I'll keep you informed. However, I'm having issues getting past this. If
I have hbase installed with the clusters config files then it still does
not communicate with the cluster. It does start hbase but on the local PIO
server. If I ONLY have the hbase config (which worked in version 0.10.0)
then pio-start-all gives the following message.
####
pio-start-all
Starting Elasticsearch...
Starting HBase...
/home/centos/PredictionIO-0.12.1/bin/pio-start-all: line 65:
/home/centos/PredictionIO-0.12.1/vendors/hbase/bin/start-hbase.sh: No such
file or directory
Waiting 10 seconds for Storage Repositories to fully initialize...
Starting PredictionIO Event Server...
########
"pio status" then returns:
####
pio status
[INFO] [Management$] Inspecting PredictionIO...
[INFO] [Management$] PredictionIO 0.12.1 is installed at
/home/centos/PredictionIO-0.12.1
[INFO] [Management$] Inspecting Apache Spark...
[INFO] [Management$] Apache Spark is installed at
/home/centos/PredictionIO-0.12.1/vendors/spark
[INFO] [Management$] Apache Spark 2.1.1 detected (meets minimum requirement
of 1.3.0)
[INFO] [Management$] Inspecting storage backend connections...
[INFO] [Storage$] Verifying Meta Data Backend (Source: ELASTICSEARCH)...
[INFO] [Storage$] Verifying Model Data Backend (Source: HDFS)...
[WARN] [DomainSocketFactory] The short-circuit local reads feature cannot
be used because libhadoop cannot be loaded.
[INFO] [Storage$] Verifying Event Data Backend (Source: HBASE)...
[ERROR] [RecoverableZooKeeper] ZooKeeper exists failed after 1 attempts
[ERROR] [ZooKeeperWatcher] hconnection-0x558756be, quorum=localhost:2181,
baseZNode=/hbase Received unexpected KeeperException, re-throwing exception
[WARN] [ZooKeeperRegistry] Can't retrieve clusterId from Zookeeper
[ERROR] [StorageClient] Cannot connect to ZooKeeper (ZooKeeper ensemble:
localhost).
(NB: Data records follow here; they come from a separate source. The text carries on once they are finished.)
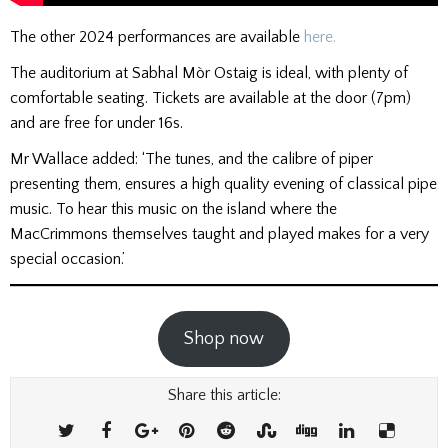
The other 2024 performances are available
here.
The auditorium at Sabhal Mòr Ostaig is ideal, with plenty of
comfortable seating. Tickets are available at the door (7pm)
and are free for under 16s.
Mr Wallace added: ‘The tunes, and the calibre of piper
presenting them, ensures a high quality evening of classical pipe
music. To hear this music on the island where the
MacCrimmons themselves taught and played makes for a very
special occasion.’
Shop now
Share this article:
Please make sure that the configuration is pointing at the
correct ZooKeeper ensemble. By default, HBase manages its own ZooKeeper, so
if you have not configured HBase to use an external ZooKeeper, that means
your HBase is not started or configured properly.
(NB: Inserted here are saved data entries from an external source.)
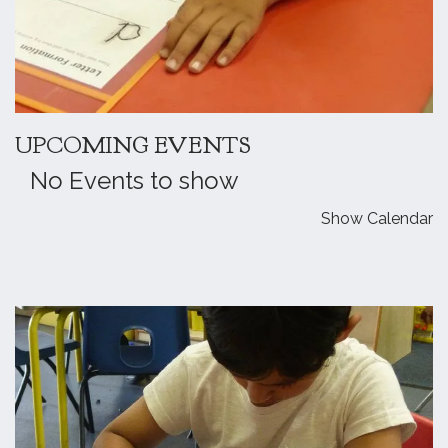
UPCOMING EVENTS
No Events to show
Show Calendar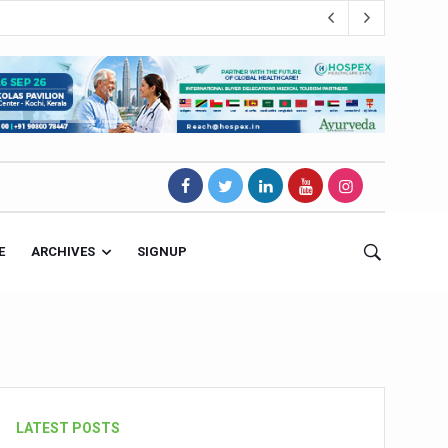
E
ARCHIVES
SIGNUP
s Magnet
LATEST POSTS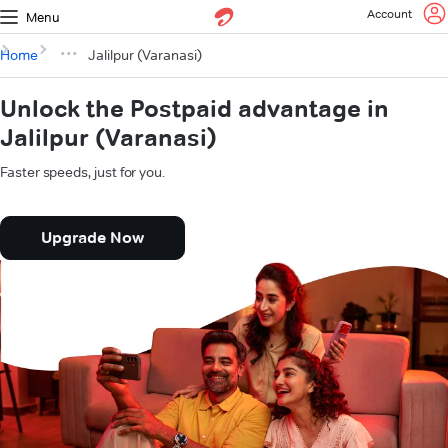
Account
Menu
Home
Jalilpur (Varanasi)
Unlock the Postpaid advantage in
Jalilpur (Varanasi)
Faster speeds, just for you.
Upgrade Now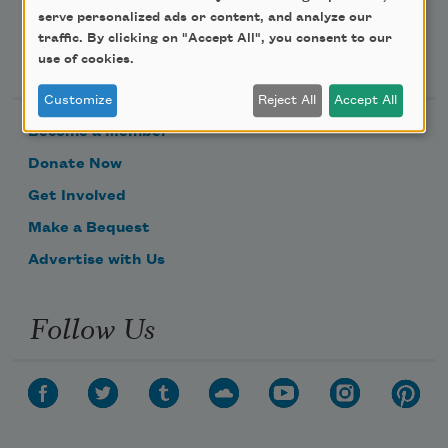
serve personalized ads or content, and analyze our
traffic. By clicking on "Accept All", you consent to our
Support Us
use of cookies.
Customize
Reject All
Accept All
Become a Member
Donate Now
Get Involved
Make a Bequest
Advertise with Us
Follow Us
[ERROR] [Storage$] Error initializing storage client for source HBASE.
org.apache.hadoop.hbase.ZooKeeperConnectionException: Can't connect to
ZooKeeper
at
org.apache.hadoop.hbase.client.HBaseAdmin.checkHBaseAvailable(HBaseAdmin.java:2358)
at
org.apache.predictionio.data.storage.hbase.StorageClient.<init>(StorageClient.scala:53)
at sun.reflect.NativeConstructorAccessorImpl.newInstance0(Native
Method)
at
sun.reflect.NativeConstructorAccessorImpl.newInstance(NativeConstructorAccessorImpl.java:62)
at
sun.reflect.DelegatingConstructorAccessorImpl.newInstance(DelegatingConstructorAccessorImpl.java:45)
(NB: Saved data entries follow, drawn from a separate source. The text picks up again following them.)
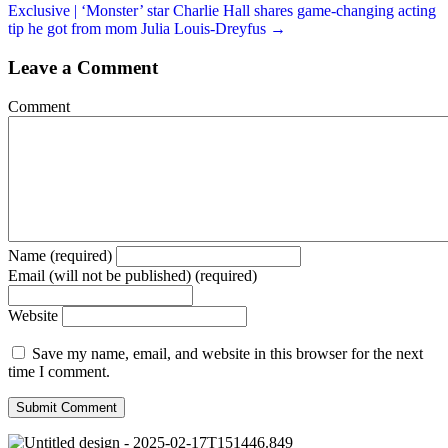
Exclusive | ‘Monster’ star Charlie Hall shares game-changing acting
tip he got from mom Julia Louis-Dreyfus →
Leave a Comment
Comment
Name (required)
Email (will not be published) (required)
Website
Save my name, email, and website in this browser for the next
time I comment.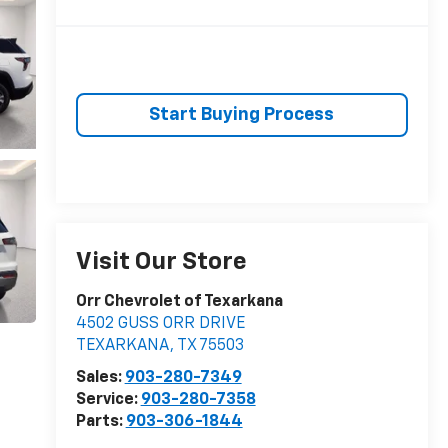
Start Buying Process
Visit Our Store
Orr Chevrolet of Texarkana
4502 GUSS ORR DRIVE
TEXARKANA
,
TX
75503
Sales:
903-280-7349
Service:
903-280-7358
Parts:
903-306-1844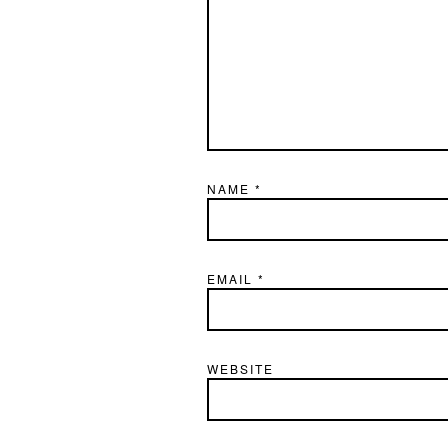
NAME
*
EMAIL
*
WEBSITE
at java.lang.reflect.Constructor.newInstance(Constructor.java:423)
at
org.apache.predictionio.data.storage.Storage$.getClient(Storage.scala:252)
at
org.apache.predictionio.data.storage.Storage$.org$apache$predictionio$data$storage$Storage$$updateS2CM(Storage.scala:283)
at
org.apache.predictionio.data.storage.Storage$$anonfun$sourcesToClientMeta$1.apply(Storage.scala:244)
at
org.apache.predictionio.data.storage.Storage$$anonfun$sourcesToClientMeta$1.apply(Storage.scala:244)
at
scala.collection.mutable.MapLike$class.getOrElseUpdate(MapLike.scala:194)
at
scala.collection.mutable.AbstractMap.getOrElseUpdate(Map.scala:80)
at
org.apache.predictionio.data.storage.Storage$.sourcesToClientMeta(Storage.scala:244)
at
org.apache.predictionio.data.storage.Storage$.getDataObject(Storage.scala:315)
at
org.apache.predictionio.data.storage.Storage$.getDataObjectFromRepo(Storage.scala:300)
at
org.apache.predictionio.data.storage.Storage$.getLEvents(Storage.scala:448)
at
org.apache.predictionio.data.storage.Storage$.verifyAllDataObjects(Storage.scala:384)
at
org.apache.predictionio.tools.commands.Management$.status(Management.scala:156)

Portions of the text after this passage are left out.